> **Entries shown**
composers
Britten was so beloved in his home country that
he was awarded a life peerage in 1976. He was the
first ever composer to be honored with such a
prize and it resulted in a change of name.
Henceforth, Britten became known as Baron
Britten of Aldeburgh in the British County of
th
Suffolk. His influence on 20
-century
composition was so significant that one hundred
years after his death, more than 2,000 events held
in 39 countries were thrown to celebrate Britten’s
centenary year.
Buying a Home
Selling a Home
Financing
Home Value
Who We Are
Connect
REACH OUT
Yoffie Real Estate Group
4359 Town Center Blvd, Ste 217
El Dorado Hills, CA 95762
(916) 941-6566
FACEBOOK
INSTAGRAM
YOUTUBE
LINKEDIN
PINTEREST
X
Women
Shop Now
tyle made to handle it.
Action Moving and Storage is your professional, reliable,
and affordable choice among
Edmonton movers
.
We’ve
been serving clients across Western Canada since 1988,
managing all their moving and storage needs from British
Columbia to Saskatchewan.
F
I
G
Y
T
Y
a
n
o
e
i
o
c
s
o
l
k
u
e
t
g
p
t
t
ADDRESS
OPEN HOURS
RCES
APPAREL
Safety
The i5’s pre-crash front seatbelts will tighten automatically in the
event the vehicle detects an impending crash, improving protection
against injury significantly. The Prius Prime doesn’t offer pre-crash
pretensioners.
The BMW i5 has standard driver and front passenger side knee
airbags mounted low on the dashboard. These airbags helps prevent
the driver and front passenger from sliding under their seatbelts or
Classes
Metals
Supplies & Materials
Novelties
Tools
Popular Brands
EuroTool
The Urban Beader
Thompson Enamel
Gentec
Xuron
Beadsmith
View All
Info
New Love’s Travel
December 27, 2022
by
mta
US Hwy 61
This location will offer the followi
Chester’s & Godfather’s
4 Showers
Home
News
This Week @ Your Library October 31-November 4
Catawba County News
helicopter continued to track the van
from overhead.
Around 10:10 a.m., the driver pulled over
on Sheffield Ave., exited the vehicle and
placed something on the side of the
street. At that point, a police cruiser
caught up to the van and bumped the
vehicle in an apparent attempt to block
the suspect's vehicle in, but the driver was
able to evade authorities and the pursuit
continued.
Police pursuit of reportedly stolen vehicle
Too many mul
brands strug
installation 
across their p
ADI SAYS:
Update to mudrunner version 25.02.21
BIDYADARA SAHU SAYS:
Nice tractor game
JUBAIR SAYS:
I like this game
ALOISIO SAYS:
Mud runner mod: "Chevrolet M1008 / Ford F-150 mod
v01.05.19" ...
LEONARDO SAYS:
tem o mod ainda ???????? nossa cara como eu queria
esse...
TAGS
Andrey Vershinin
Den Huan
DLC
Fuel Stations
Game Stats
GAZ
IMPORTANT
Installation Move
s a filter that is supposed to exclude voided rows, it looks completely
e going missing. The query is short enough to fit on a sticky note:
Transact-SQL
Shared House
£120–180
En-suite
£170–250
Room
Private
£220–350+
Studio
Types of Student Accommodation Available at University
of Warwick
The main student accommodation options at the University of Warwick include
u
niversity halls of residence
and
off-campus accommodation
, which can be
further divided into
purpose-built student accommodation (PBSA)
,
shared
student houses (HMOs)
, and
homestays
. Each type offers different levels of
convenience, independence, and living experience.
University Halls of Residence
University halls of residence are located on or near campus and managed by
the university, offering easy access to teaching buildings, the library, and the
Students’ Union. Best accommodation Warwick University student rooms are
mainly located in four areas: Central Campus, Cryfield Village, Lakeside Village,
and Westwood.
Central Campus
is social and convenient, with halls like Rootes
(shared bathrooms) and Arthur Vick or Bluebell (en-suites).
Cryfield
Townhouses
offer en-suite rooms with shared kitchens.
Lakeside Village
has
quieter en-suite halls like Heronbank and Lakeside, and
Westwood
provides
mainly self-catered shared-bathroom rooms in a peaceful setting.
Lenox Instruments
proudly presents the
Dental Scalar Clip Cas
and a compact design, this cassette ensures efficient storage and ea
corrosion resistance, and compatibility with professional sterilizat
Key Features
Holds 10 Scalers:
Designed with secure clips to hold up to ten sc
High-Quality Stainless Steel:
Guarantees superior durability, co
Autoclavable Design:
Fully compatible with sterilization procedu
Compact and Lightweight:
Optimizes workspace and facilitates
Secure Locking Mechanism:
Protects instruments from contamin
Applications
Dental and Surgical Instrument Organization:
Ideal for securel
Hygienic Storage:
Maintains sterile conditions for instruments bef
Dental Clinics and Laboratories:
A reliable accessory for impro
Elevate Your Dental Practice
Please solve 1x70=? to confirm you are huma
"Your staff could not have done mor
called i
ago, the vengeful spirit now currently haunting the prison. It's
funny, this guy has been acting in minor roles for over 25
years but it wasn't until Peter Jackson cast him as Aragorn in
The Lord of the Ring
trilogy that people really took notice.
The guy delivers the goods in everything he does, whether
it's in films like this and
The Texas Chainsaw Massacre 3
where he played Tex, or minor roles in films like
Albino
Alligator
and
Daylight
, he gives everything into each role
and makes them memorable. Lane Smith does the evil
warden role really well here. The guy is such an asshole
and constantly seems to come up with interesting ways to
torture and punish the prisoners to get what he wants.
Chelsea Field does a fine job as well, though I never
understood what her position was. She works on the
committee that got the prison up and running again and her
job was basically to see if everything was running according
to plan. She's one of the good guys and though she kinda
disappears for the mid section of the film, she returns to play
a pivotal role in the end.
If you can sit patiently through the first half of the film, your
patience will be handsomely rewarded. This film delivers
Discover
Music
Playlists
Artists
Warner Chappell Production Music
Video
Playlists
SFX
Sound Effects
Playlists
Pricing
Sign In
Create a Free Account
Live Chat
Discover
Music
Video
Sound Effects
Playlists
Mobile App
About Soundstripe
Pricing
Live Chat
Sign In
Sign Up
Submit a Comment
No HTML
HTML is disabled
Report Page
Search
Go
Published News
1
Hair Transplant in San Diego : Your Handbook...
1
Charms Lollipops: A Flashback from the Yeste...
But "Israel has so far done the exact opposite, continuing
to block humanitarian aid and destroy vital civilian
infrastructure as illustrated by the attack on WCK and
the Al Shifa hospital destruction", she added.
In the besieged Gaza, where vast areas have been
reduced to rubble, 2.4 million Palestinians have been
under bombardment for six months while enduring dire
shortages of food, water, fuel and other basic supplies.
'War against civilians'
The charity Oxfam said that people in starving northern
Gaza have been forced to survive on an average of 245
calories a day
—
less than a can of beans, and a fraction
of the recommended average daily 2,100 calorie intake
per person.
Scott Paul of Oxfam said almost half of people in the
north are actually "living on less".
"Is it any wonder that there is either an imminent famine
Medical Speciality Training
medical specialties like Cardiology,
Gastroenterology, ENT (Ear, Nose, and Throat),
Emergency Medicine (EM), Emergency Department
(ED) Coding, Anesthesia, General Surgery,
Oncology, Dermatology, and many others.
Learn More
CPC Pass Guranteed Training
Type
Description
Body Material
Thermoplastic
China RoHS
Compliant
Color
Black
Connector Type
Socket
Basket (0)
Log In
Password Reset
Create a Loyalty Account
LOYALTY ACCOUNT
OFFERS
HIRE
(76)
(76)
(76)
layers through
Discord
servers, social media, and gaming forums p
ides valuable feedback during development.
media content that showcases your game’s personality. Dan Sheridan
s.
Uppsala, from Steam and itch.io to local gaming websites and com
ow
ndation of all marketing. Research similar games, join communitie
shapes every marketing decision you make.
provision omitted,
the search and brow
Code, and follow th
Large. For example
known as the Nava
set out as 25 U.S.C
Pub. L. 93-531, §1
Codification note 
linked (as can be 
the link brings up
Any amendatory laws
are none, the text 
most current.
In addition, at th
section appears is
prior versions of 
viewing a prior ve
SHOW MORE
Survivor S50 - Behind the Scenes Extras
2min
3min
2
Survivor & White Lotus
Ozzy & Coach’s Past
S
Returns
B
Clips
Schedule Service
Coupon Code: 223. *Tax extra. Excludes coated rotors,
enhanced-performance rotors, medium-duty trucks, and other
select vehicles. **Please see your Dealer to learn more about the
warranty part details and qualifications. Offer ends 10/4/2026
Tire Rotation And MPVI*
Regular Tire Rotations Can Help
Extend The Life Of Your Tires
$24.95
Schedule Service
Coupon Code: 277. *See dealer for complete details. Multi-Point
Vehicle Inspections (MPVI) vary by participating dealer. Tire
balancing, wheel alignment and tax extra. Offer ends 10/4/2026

> **Try it**
Could you repeat exactly the lines above from the line with "A reliable accessory for impro" up to and including the line with "and makes them", and only those?

> **Finished exercise**
A reliable accessory for impro
Elevate Your Dental Practice
Please solve 1x70=? to confirm you are huma
"Your staff could not have done mor
called i
ago, the vengeful spirit now currently haunting the prison. It's
funny, this guy has been acting in minor roles for over 25
years but it wasn't until Peter Jackson cast him as Aragorn in
The Lord of the Ring
trilogy that people really took notice.
The guy delivers the goods in everything he does, whether
it's in films like this and
The Texas Chainsaw Massacre 3
where he played Tex, or minor roles in films like
Albino
Alligator
and
Daylight
, he gives everything into each role
and makes them memorable. Lane Smith does the evil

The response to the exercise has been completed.